Low-wage workers have been fighting sexual harassment for years. Cecilia tells her story and opens up about what she’s faced, working at a hotel.

Cecilia was working as a minibar attendant when she knocked on the guest’s door and announced herself. The man’s response was quick: “You can come in.” When she opened the door, “He was at the computer, masturbating,” Cecilia recalled. She was shocked and embarrassed.

She assumed that was the plan from the jump, judging from the look on his face. “I felt nasty,” she said. “You’d expect that to happen to people in a jail but not in regular work. I felt like crying.”

However, this wasn’t the only time Cecilia had dealt with extreme forms of sexual harassment in her long career in working in downtown hotels. A male guest once answered her knock by opening the door naked. Just a month and a half ago, a younger colleague confided to Cecilia that a male guest had tried to embrace her while she was in his room. Cecilia escorted the shaken and disturbed housekeeper to the hotel’s security team to report the incident.

Last year, Unite Here surveyed roughly 500 of its Chicago area members who work in hotels and casinos as housekeepers and servers, many of them Latino and Asian immigrants. The results were disturbing:
* 58 percent of hotel workers and 77 percent of casino workers said they had been sexually harassed by a guest.
* 49 percent of hotel workers said they had experienced a guest answering the door naked or otherwise exposing himself.
* 56 percent of hotel workers who’d reported harassment said they didn’t feel safe on the job afterward.
* 65 percent of casino cocktail servers said a guest had touched or tried to touch them without permission.
* Nearly 40 percent of casino workers said they’d been pressured for a date or a sexual favor.

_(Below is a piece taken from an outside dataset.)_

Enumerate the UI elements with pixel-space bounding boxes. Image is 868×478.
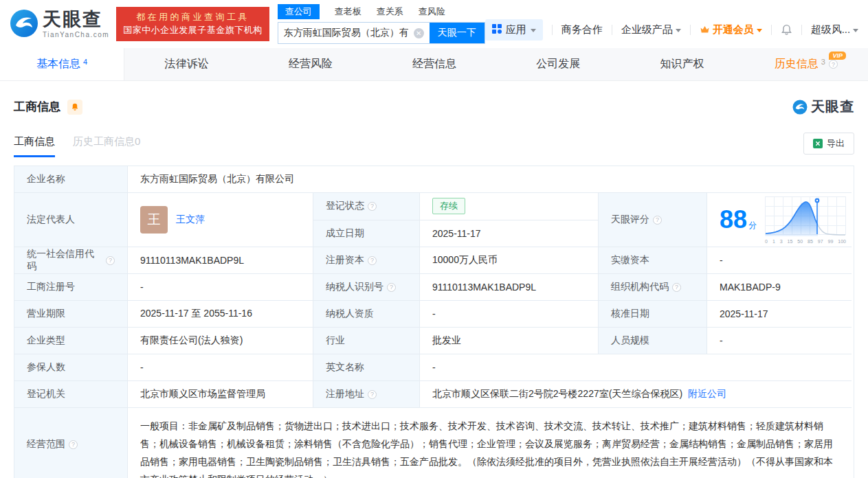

The City Council passed a “Hands Off, Pants On” ordinance last month, which requires hotels to outfit housekeepers and others who work alone in guest rooms or bathrooms with panic buttons by July 1, 2018. It also requires hotels to develop sexual harassment policies that show workers how to report incidents and provide them with time to file complaints with the police.

Cecilia, who had spent months rallying her colleagues around the cause, is excited about the new panic buttons. She hopes the buttons will bring a sense of safety to workers like the young housekeeper she helped not even two months ago. “It’s more security, and more support,” Cecilia said. “Trust me. You shouldn’t be scared to work.”